--- START ---

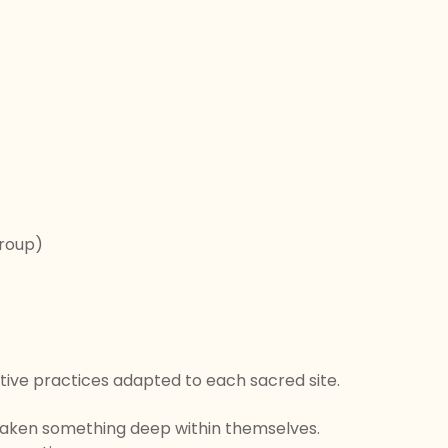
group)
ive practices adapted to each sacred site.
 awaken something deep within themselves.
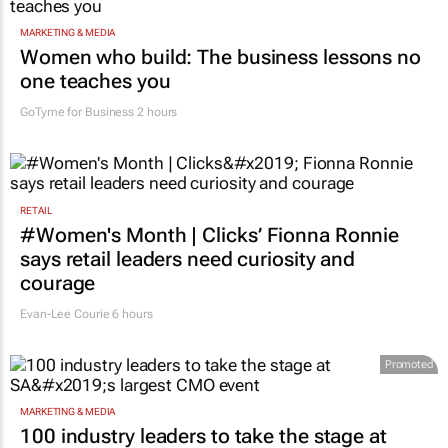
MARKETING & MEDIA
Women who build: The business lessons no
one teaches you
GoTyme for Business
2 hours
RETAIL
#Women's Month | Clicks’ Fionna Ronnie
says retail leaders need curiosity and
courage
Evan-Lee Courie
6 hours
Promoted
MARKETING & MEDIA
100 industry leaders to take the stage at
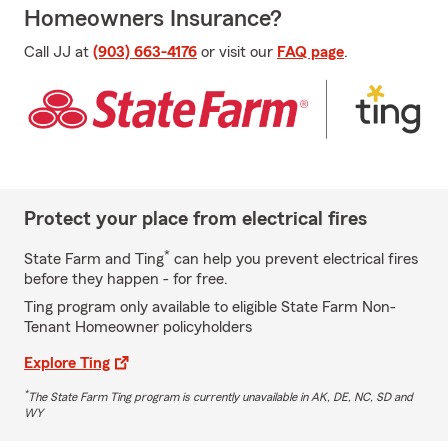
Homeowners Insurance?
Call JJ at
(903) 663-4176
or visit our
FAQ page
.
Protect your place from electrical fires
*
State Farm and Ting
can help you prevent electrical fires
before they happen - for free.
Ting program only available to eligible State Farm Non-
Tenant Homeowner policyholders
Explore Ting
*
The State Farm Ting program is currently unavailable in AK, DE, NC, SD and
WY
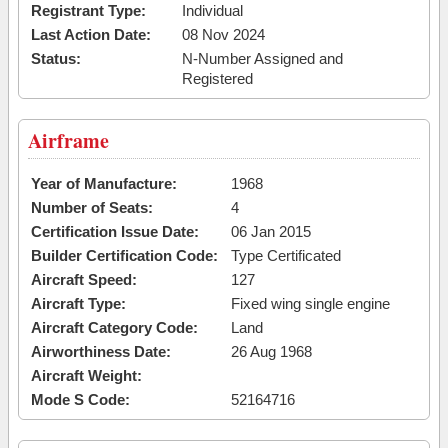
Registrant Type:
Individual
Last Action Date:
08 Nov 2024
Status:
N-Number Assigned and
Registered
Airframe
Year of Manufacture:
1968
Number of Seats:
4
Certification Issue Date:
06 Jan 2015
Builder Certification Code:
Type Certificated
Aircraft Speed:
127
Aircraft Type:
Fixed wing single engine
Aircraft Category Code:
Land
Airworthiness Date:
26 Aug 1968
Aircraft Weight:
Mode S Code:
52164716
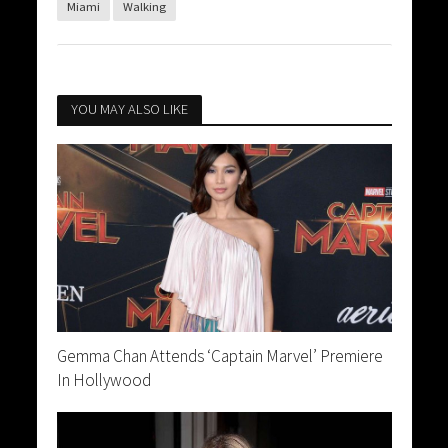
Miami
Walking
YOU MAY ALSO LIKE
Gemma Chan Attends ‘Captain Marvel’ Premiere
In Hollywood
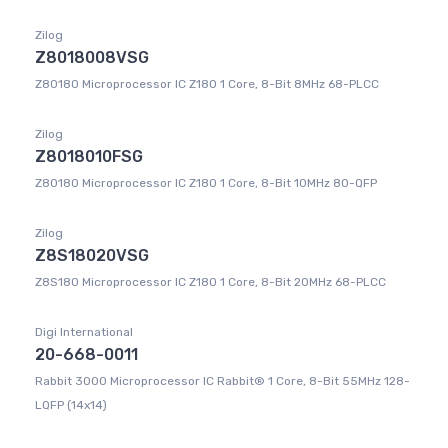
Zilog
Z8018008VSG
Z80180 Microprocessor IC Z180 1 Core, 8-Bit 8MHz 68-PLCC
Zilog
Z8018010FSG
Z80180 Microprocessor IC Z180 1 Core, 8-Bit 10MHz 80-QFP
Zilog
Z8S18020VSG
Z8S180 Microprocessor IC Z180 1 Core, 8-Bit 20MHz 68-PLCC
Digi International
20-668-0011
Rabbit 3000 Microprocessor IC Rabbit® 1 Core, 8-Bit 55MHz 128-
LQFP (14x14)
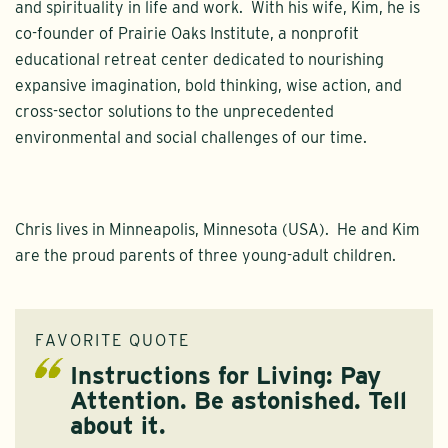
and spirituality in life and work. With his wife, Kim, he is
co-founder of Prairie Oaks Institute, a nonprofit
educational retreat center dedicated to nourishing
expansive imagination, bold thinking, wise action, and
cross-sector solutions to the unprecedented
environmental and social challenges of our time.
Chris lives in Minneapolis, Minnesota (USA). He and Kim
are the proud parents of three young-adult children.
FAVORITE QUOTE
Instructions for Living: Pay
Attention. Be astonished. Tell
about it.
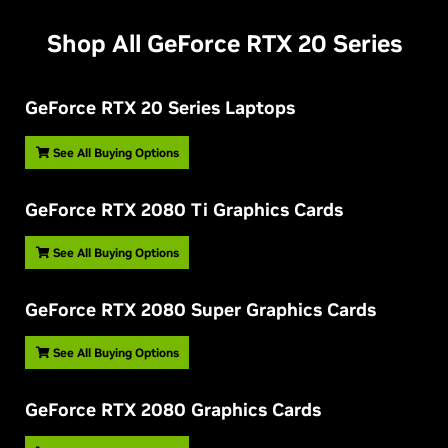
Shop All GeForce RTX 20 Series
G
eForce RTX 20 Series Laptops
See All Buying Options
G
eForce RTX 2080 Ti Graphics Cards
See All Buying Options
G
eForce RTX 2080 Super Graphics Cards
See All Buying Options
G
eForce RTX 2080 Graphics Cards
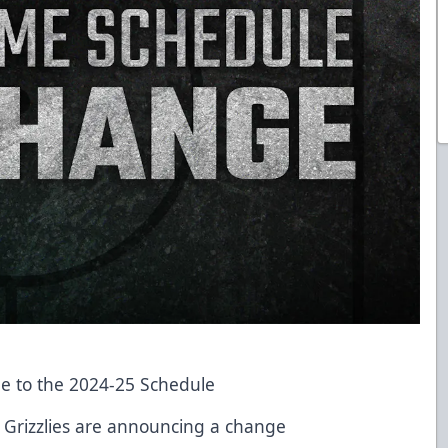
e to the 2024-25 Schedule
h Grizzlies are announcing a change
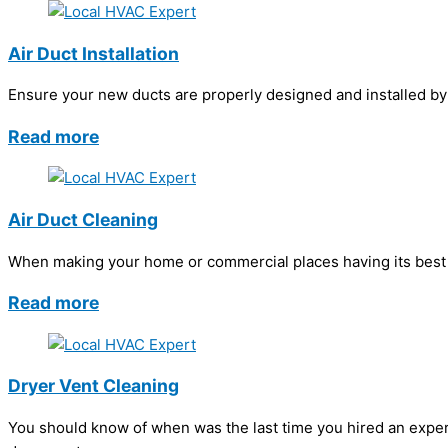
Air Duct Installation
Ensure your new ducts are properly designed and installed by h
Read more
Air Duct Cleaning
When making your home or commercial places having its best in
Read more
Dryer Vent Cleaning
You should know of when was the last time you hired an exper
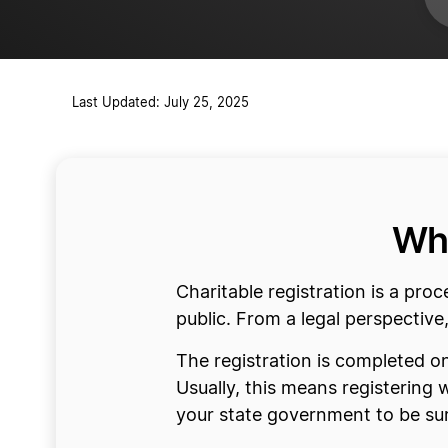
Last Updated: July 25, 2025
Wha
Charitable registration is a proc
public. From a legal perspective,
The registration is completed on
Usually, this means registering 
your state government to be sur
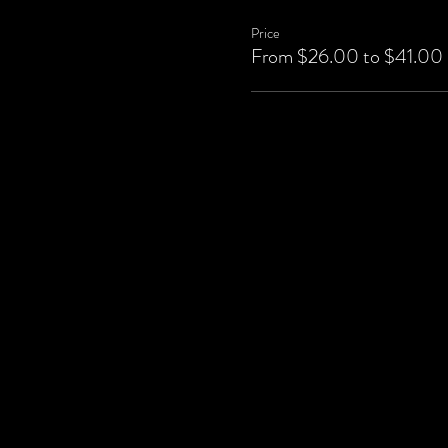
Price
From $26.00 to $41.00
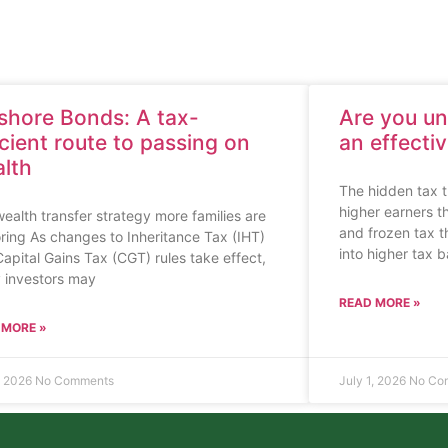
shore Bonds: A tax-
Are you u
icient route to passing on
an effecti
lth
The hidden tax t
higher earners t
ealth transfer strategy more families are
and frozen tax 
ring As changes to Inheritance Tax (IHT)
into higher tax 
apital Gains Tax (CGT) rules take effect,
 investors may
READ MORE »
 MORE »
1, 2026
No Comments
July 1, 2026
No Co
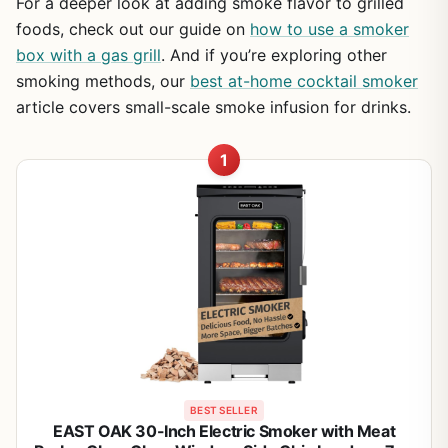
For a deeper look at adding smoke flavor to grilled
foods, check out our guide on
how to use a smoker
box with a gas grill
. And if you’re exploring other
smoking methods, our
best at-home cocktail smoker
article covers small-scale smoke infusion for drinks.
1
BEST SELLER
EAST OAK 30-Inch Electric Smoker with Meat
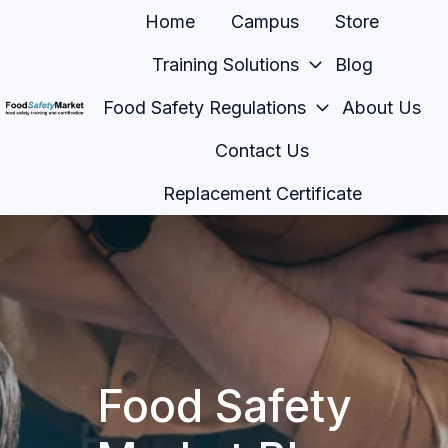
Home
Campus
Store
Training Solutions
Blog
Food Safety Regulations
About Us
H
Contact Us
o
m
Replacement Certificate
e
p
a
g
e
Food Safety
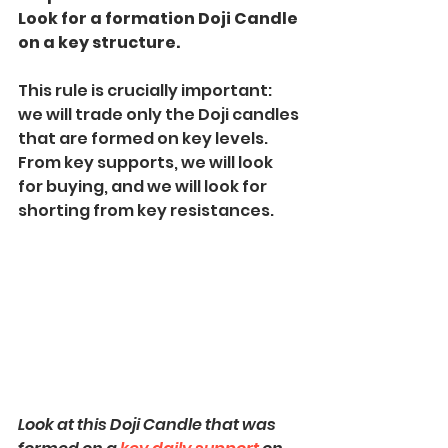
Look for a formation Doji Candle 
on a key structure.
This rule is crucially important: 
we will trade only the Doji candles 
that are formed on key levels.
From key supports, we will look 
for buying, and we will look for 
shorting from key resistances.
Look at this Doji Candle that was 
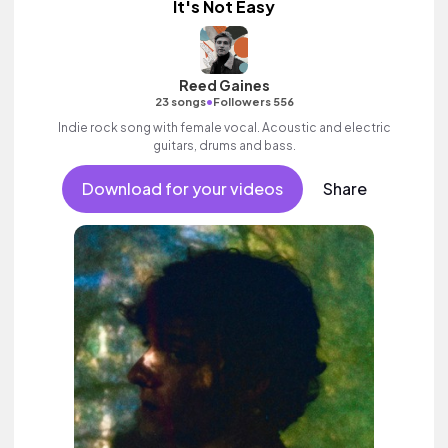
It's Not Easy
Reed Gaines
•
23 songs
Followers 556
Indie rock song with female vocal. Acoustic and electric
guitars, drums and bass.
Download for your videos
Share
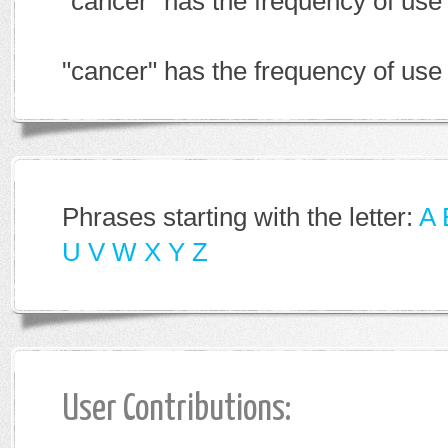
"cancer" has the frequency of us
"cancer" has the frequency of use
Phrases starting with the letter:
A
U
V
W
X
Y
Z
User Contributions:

--- END ---

- TO DO:
Your reply should be the entries above, repeated exactly and free of pictures.

- SOLUTION FOR THIS EXERCISE:
group)
ive practices adapted to each sacred site.
 awaken something deep within themselves.
MARKETING & MEDIA
Women who build: The business lessons no
one teaches you
GoTyme for Business
2 hours
RETAIL
#Women's Month | Clicks’ Fionna Ronnie
says retail leaders need curiosity and
courage
Evan-Lee Courie
6 hours
Promoted
MARKETING & MEDIA
100 industry leaders to take the stage at
Homeowners Insurance?
Call JJ at
(903) 663-4176
or visit our
FAQ page
.
Protect your place from electrical fires
*
State Farm and Ting
can help you prevent electrical fires
before they happen - for free.
Ting program only available to eligible State Farm Non-
Tenant Homeowner policyholders
Explore Ting
*
The State Farm Ting program is currently unavailable in AK, DE, NC, SD and
WY
Registrant Type:
Individual
Last Action Date:
08 Nov 2024
Status:
N-Number Assigned and
Registered
Airframe
Year of Manufacture:
1968
Number of Seats:
4
Certification Issue Date:
06 Jan 2015
Builder Certification Code:
Type Certificated
Aircraft Speed:
127
Aircraft Type:
Fixed wing single engine
Aircraft Category Code:
Land
Airworthiness Date:
26 Aug 1968
Aircraft Weight:
Mode S Code:
52164716
Miami
Walking
YOU MAY ALSO LIKE
Gemma Chan Attends ‘Captain Marvel’ Premiere
In Hollywood
Zilog
Z8018008VSG
Z80180 Microprocessor IC Z180 1 Core, 8-Bit 8MHz 68-PLCC
Zilog
Z8018010FSG
Z80180 Microprocessor IC Z180 1 Core, 8-Bit 10MHz 80-QFP
Zilog
Z8S18020VSG
Z8S180 Microprocessor IC Z180 1 Core, 8-Bit 20MHz 68-PLCC
Digi International
20-668-0011
Rabbit 3000 Microprocessor IC Rabbit® 1 Core, 8-Bit 55MHz 128-
LQFP (14x14)
and spirituality in life and work. With his wife, Kim, he is
co-founder of Prairie Oaks Institute, a nonprofit
educational retreat center dedicated to nourishing
expansive imagination, bold thinking, wise action, and
cross-sector solutions to the unprecedented
environmental and social challenges of our time.
Chris lives in Minneapolis, Minnesota (USA). He and Kim
are the proud parents of three young-adult children.
FAVORITE QUOTE
Instructions for Living: Pay
Attention. Be astonished. Tell
about it.
Shop All GeForce RTX 20 Series
G
eForce RTX 20 Series Laptops
See All Buying Options
G
eForce RTX 2080 Ti Graphics Cards
See All Buying Options
G
eForce RTX 2080 Super Graphics Cards
See All Buying Options
G
eForce RTX 2080 Graphics Cards
e to the 2024-25 Schedule
h Grizzlies are announcing a change
Air Duct Installation
Ensure your new ducts are properly designed and installed by h
Read more
Air Duct Cleaning
When making your home or commercial places having its best in
Read more
Dryer Vent Cleaning
You should know of when was the last time you hired an exper
Last Updated: July 25, 2025
Wha
Charitable registration is a proc
public. From a legal perspective,
The registration is completed on
Usually, this means registering 
your state government to be sur
Price
From $26.00 to $41.00
shore Bonds: A tax-
Are you u
icient route to passing on
an effecti
lth
The hidden tax t
higher earners t
ealth transfer strategy more families are
and frozen tax 
ring As changes to Inheritance Tax (IHT)
into higher tax 
apital Gains Tax (CGT) rules take effect,
 investors may
READ MORE »
 MORE »
1, 2026
No Comments
July 1, 2026
No Co
For a deeper look at adding smoke flavor to grilled
foods, check out our guide on
how to use a smoker
box with a gas grill
. And if you’re exploring other
smoking methods, our
best at-home cocktail smoker
article covers small-scale smoke infusion for drinks.
1
BEST SELLER
EAST OAK 30-Inch Electric Smoker with Meat
Home
Campus
Store
Training Solutions
Blog
Food Safety Regulations
About Us
H
Contact Us
o
m
Replacement Certificate
e
p
a
g
e
Food Safety
Look for a formation Doji Candle 
on a key structure.
This rule is crucially important: 
we will trade only the Doji candles 
that are formed on key levels.
From key supports, we will look 
for buying, and we will look for 
shorting from key resistances.
Look at this Doji Candle that was 
It's Not Easy
Reed Gaines
•
23 songs
Followers 556
Indie rock song with female vocal. Acoustic and electric
guitars, drums and bass.
Download for your videos
Share
"cancer" has the frequency of us
"cancer" has the frequency of use
Phrases starting with the letter:
A
U
V
W
X
Y
Z
User Contributions:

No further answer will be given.